## Extracted page text data

════════════════

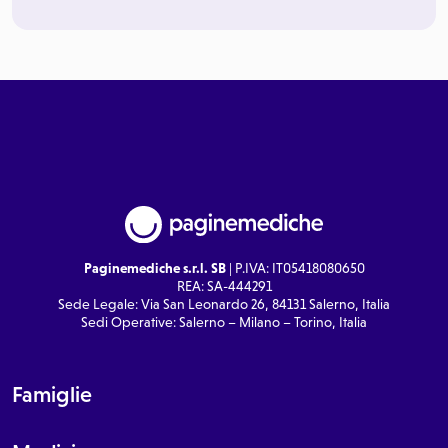
Paginemediche s.r.l. SB
| P.IVA: IT05418080650
REA: SA-444291
Sede Legale: Via San Leonardo 26, 84131 Salerno, Italia
Sedi Operative: Salerno – Milano – Torino, Italia
Famiglie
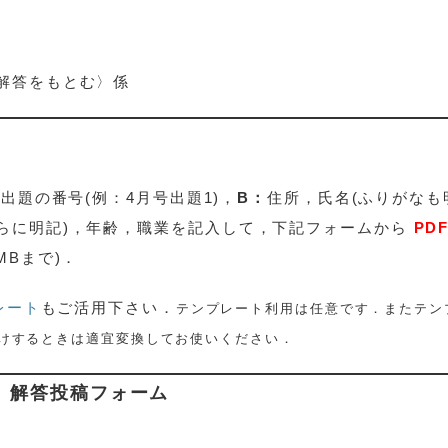
解答をもとむ〉係
：
出題の番号(例：4月号出題1)，
B：
住所，氏名(ふりがなも
らに明記)，年齢，職業を記入して，下記フォームから
PD
MBまで)．
レート
もご活用下さい．
テンプレート利用は任意です．またテン
化けするときは適宜変換してお使いください．
」解答投稿フォーム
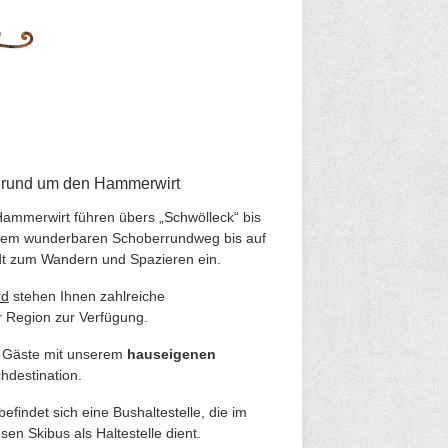
n rund um den Hammerwirt
ammerwirt führen übers „Schwölleck“ bis
dem wunderbaren Schoberrundweg bis auf
t zum Wandern und Spazieren ein.
rd
stehen Ihnen zahlreiche
r Region zur Verfügung.
e Gäste mit unserem
hauseigenen
hdestination.
efindet sich eine Bushaltestelle, die im
en Skibus als Haltestelle dient.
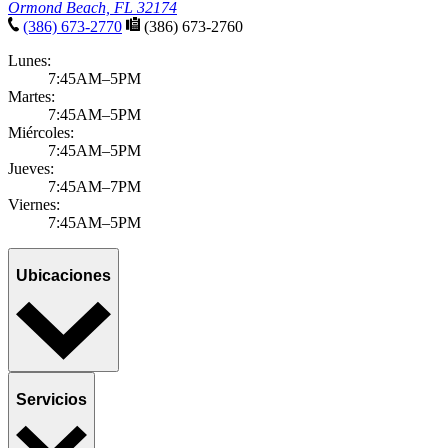
Ormond Beach, FL 32174
(386) 673-2770
(386) 673-2760
Lunes:
7:45AM–5PM
Martes:
7:45AM–5PM
Miércoles:
7:45AM–5PM
Jueves:
7:45AM–7PM
Viernes:
7:45AM–5PM
Ubicaciones
Servicios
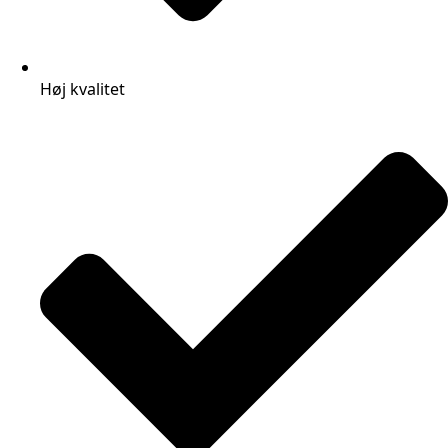
Høj kvalitet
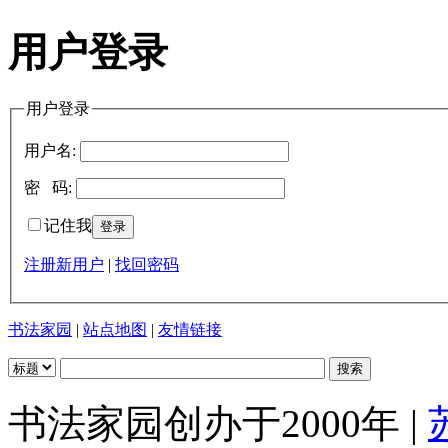
用户登录
用户登录
用户名:
密 码:
记住我
注册新用户
|
找回密码
书法家园
|
站点地图
|
友情链接
书法家园创办于2000年 |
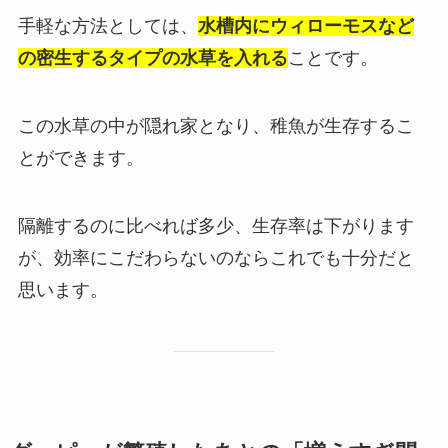
手軽な方法としては、
水槽内にウィローモスなど
の密生するタイプの水草を入れる
ことです。
この水草の中が隠れ家となり、稚魚が生存するこ
とができます。
隔離するのに比べれば多少、生存率は下がります
が、効率にこだわらないのならこれでも十分だと
思います。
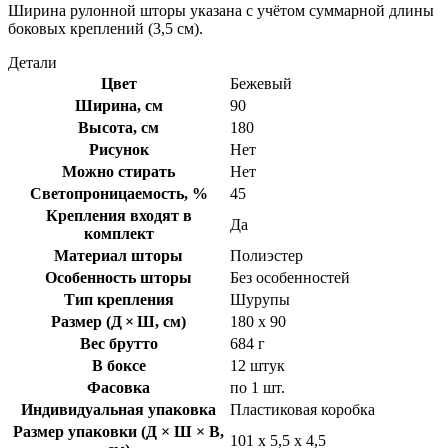
Ширина рулонной шторы указана с учётом суммарной длины
боковых креплений (3,5 см).
Детали
Цвет
Бежевый
Ширина, см
90
Высота, см
180
Рисунок
Нет
Можно стирать
Нет
Светопроницаемость, %
45
Крепления входят в
Да
комплект
Материал шторы
Полиэстер
Особенность шторы
Без особенностей
Тип крепления
Шурупы
Размер (Д × Ш, см)
180 х 90
Вес брутто
684 г
В боксе
12 штук
Фасовка
по 1 шт.
Индивидуальная упаковка
Пластиковая коробка
Размер упаковки (Д × Ш × В,
101 х 5,5 х 4,5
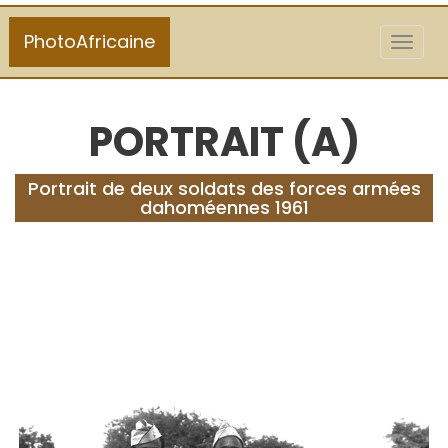
PhotoAfricaine
Toggl
naviga
PORTRAIT (A)
Portrait de deux soldats des forces armées
dahoméennes 1961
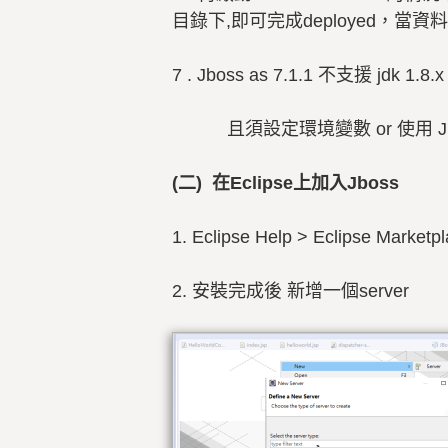
目錄下,即可完成deployed，當資料
7 . Jboss as 7.1.1 不支援 jdk 1.
且須設定環境變數 or 使用 Jboss Wi
(二) 在Eclipse上加入Jboss
1.
Eclipse Help > Eclipse Marke
2. 安裝完成後 新增一個server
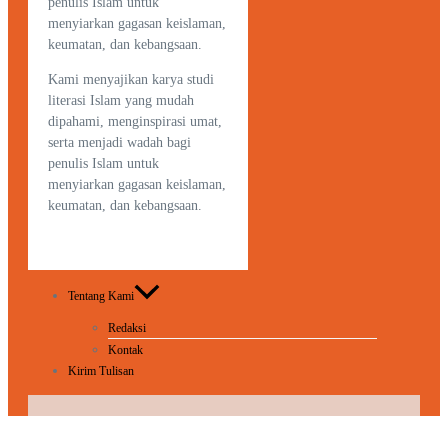
penulis Islam untuk
menyiarkan gagasan keislaman,
keumatan, dan kebangsaan.
Kami menyajikan karya studi
literasi Islam yang mudah
dipahami, menginspirasi umat,
serta menjadi wadah bagi
penulis Islam untuk
menyiarkan gagasan keislaman,
keumatan, dan kebangsaan.
Tentang Kami
Redaksi
Kontak
Kirim Tulisan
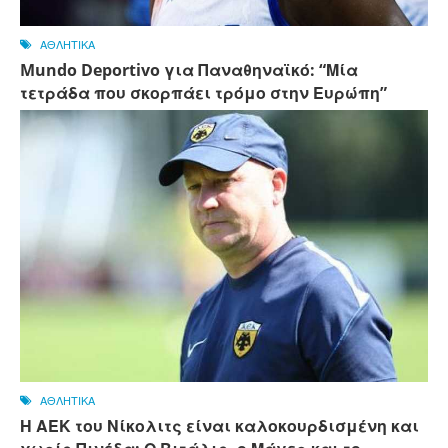
ΑΘΛΗΤΙΚΑ
Mundo Deportivo για Παναθηναϊκό: “Μία
τετράδα που σκορπάει τρόμο στην Ευρώπη”
ΑΘΛΗΤΙΚΑ
Η ΑΕΚ του Νίκολιτς είναι καλοκουρδισμένη και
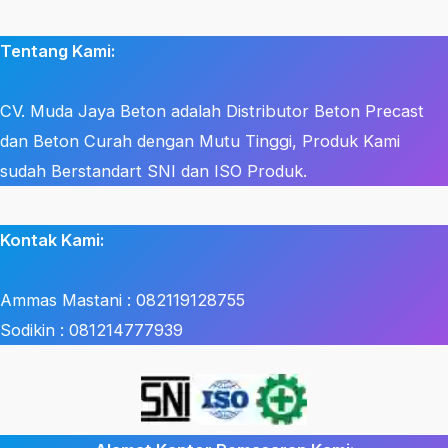
Tentang Kami:
CV. Muda Jaya Beton adalah Distributor Beton Precast
dan Beton Curah dengan Mutu Tinggi, Produk Kami
sudah Berstandart SNI dan ISO Produk.
Kontak Kami:
Ammas Mastani : 082119128755
Sodikin : 081214777939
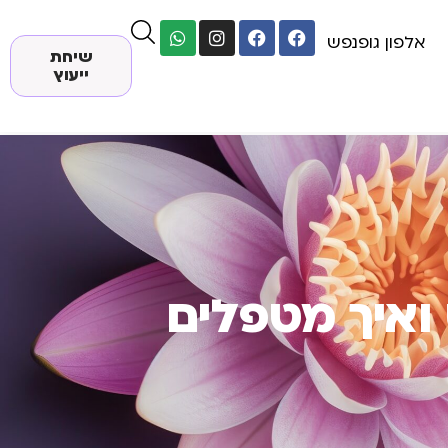
אלפון גופנפש
שיחת
ייעוץ
ואיך מטפלים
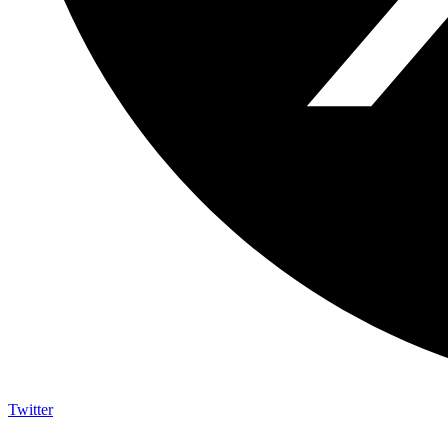
Twitter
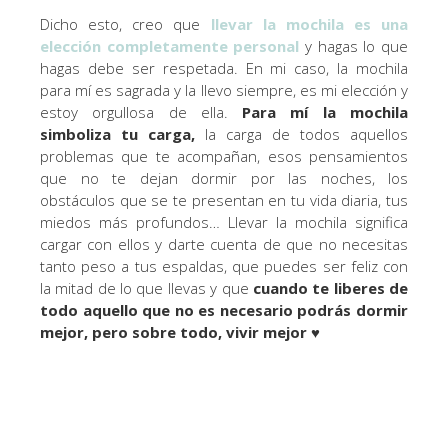
Dicho esto, creo que
llevar la mochila es una
elección completamente personal
y hagas lo que
hagas debe ser respetada. En mi caso, la mochila
para mí es sagrada y la llevo siempre, es mi elección y
estoy orgullosa de ella.
Para mí la mochila
simboliza tu carga,
la carga de todos aquellos
problemas que te acompañan, esos pensamientos
que no te dejan dormir por las noches, los
obstáculos que se te presentan en tu vida diaria, tus
miedos más profundos… Llevar la mochila significa
cargar con ellos y darte cuenta de que no necesitas
tanto peso a tus espaldas, que puedes ser feliz con
la mitad de lo que llevas y que
cuando te liberes de
todo aquello que no es necesario podrás dormir
mejor, pero sobre todo, vivir mejor
♥️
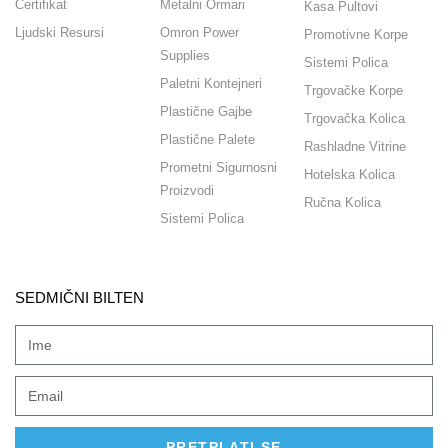
Certifikat
Metalni Ormari
Kasa Pultovi
Ljudski Resursi
Omron Power
Promotivne Korpe
Supplies
Sistemi Polica
Paletni Kontejneri
Trgovačke Korpe
Plastične Gajbe
Trgovačka Kolica
Plastične Palete
Rashladne Vitrine
Prometni Sigurnosni
Hotelska Kolica
Proizvodi
Ručna Kolica
Sistemi Polica
SEDMIČNI BILTEN
PRETPLATI SE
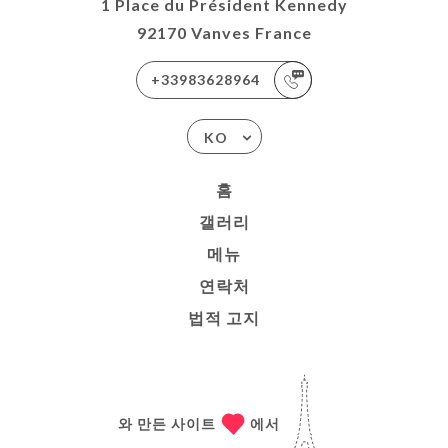
1 Place du Président Kennedy
92170 Vanves France
+33983628964
KO
홈
갤러리
메뉴
연락처
법적 고지
와 만든 사이트
에서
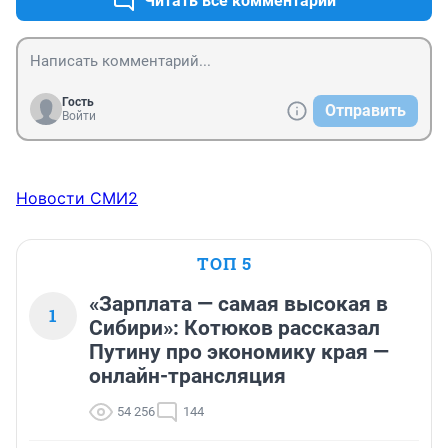
Читать все комментарии
Гость
Отправить
Войти
Новости СМИ2
ТОП 5
«Зарплата — самая высокая в
1
Сибири»: Котюков рассказал
Путину про экономику края —
онлайн-трансляция
54 256
144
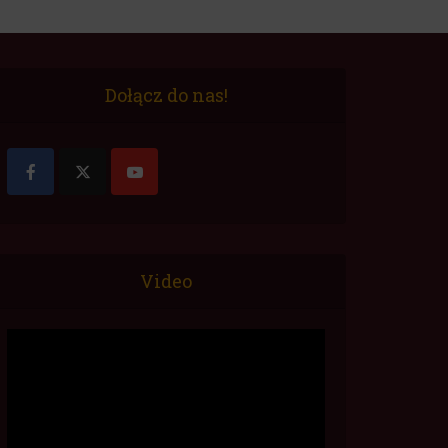
Dołącz do nas!
Video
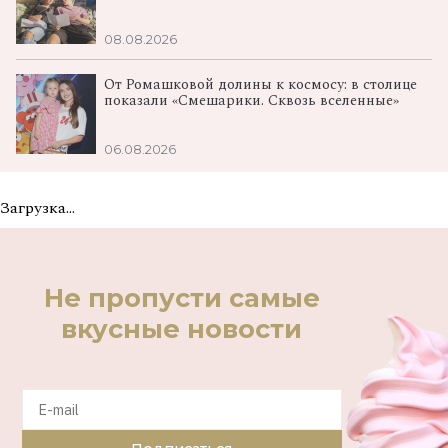
08.08.2026
От Ромашковой долины к космосу: в столице
показали «Смешарики. Сквозь вселенные»
06.08.2026
Загрузка...
Не пропусти самые
вкусные новости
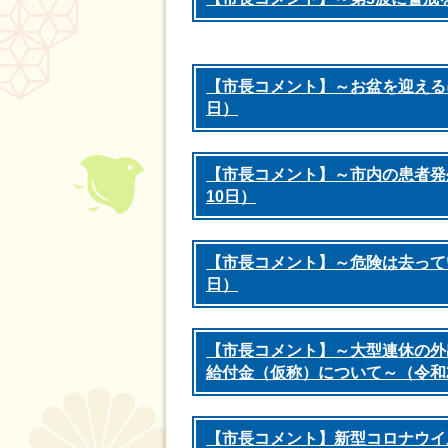
【市長コメント】～お盆を迎える
日）
【市長コメント】～市内の患者発
10日）
【市長コメント】～危険は去ってい
日）
【市長コメント】～大型連休の外
給付金（仮称）について～（令和2
【市長コメント】新型コロナウイ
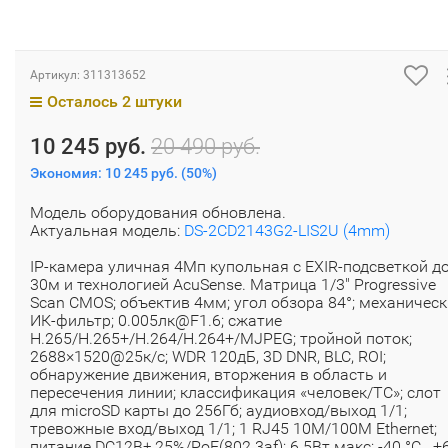
Артикул:
311313652
Осталось 2 штуки
10 245 руб.
20 490 руб.
Экономия:
10 245 руб.
(
50%
)
Модель оборудования обновлена.
Актуальная модель:
DS-2CD2143G2-LIS2U (4mm)
IP-камера уличная 4Мп купольная с EXIR-подсветкой д
30м и технологией AcuSense. Матрица 1/3" Progressive
Scan CMOS; объектив 4мм; угол обзора 84°; механичес
ИК-фильтр; 0.005лк@F1.6; сжатие
H.265/H.265+/H.264/H.264+/MJPEG; тройной поток;
2688×1520@25к/с; WDR 120дБ, 3D DNR, BLC, ROI;
обнаружение движения, вторжения в область и
пересечения линии; классификация «человек/ТС»; слот
для microSD карты до 256Гб; аудиовход/выход 1/1;
тревожные вход/выход 1/1; 1 RJ45 10M/100M Ethernet;
питание DC12В± 25%/PoE(802.3af); 6.5Вт макс; -40 °C...+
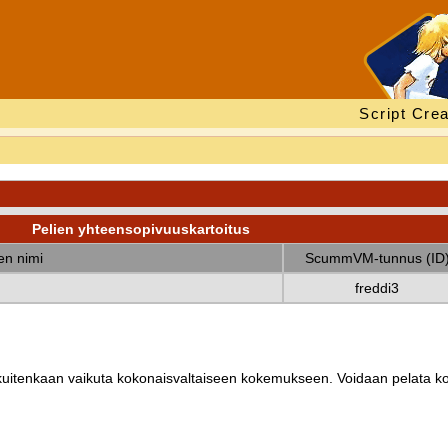
Script Crea
Pelien yhteensopivuuskartoitus
nen nimi
ScummVM-tunnus (ID
freddi3
ät kuitenkaan vaikuta kokonaisvaltaiseen kokemukseen. Voidaan pelata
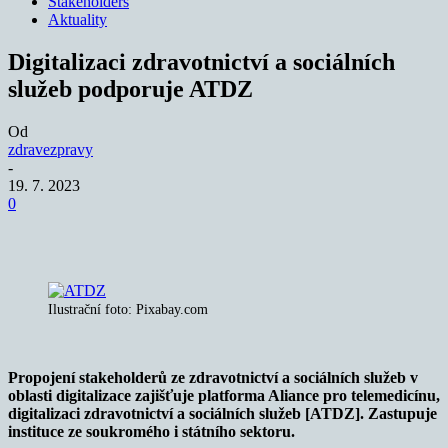
Stakeholders
Aktuality
Digitalizaci zdravotnictví a sociálních
služeb podporuje ATDZ
Od
zdravezpravy
-
19. 7. 2023
0
Ilustrační foto: Pixabay.com
Propojení stakeholderů ze zdravotnictví a sociálních služeb v
oblasti digitalizace zajišťuje platforma Aliance pro telemedicínu,
digitalizaci zdravotnictví a sociálních služeb [ATDZ]. Zastupuje
instituce ze soukromého i státního sektoru.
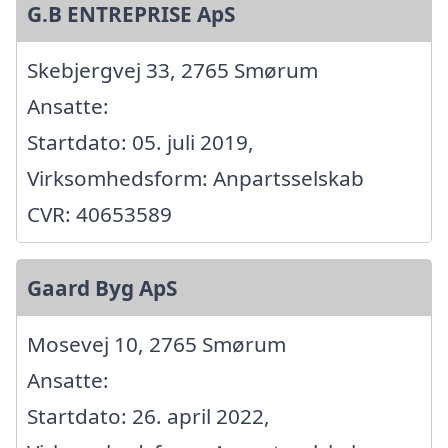
G.B ENTREPRISE ApS
Skebjergvej 33, 2765 Smørum
Ansatte:
Startdato: 05. juli 2019,
Virksomhedsform: Anpartsselskab
CVR: 40653589
Gaard Byg ApS
Mosevej 10, 2765 Smørum
Ansatte:
Startdato: 26. april 2022,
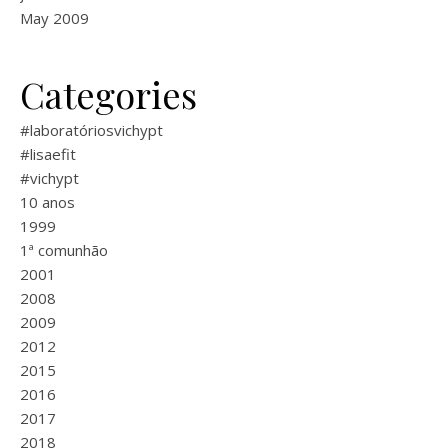
May 2009
Categories
#laboratóriosvichypt
#lisaefit
#vichypt
10 anos
1999
1ª comunhão
2001
2008
2009
2012
2015
2016
2017
2018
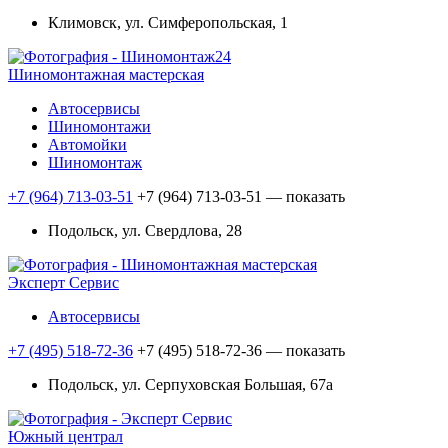
Климовск, ул. Симферопольская, 1
Шиномонтажная мастерская
Автосервисы
Шиномонтажи
Автомойки
Шиномонтаж
+7 (964) 713-03-51
+7 (964) 713-03-51
— показать
Подольск, ул. Свердлова, 28
Эксперт Сервис
Автосервисы
+7 (495) 518-72-36
+7 (495) 518-72-36
— показать
Подольск, ул. Серпуховская Большая, 67а
Южный централ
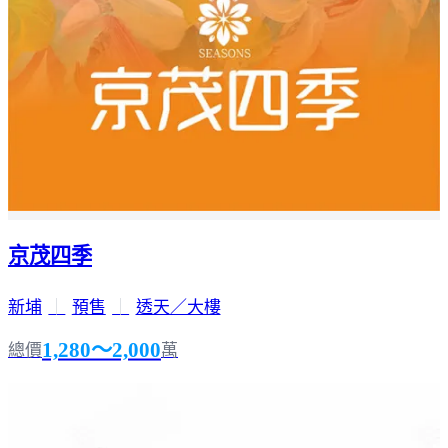
京茂四季
新埔
｜
預售
｜
透天／大樓
1,280～2,000
總價
萬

════════════════

## Problem
Looking through the data above, copy out each line in which the string "Подольск" occurs.

## Solution below
Подольск, ул. Свердлова, 28
Подольск, ул. Серпуховская Большая, 67а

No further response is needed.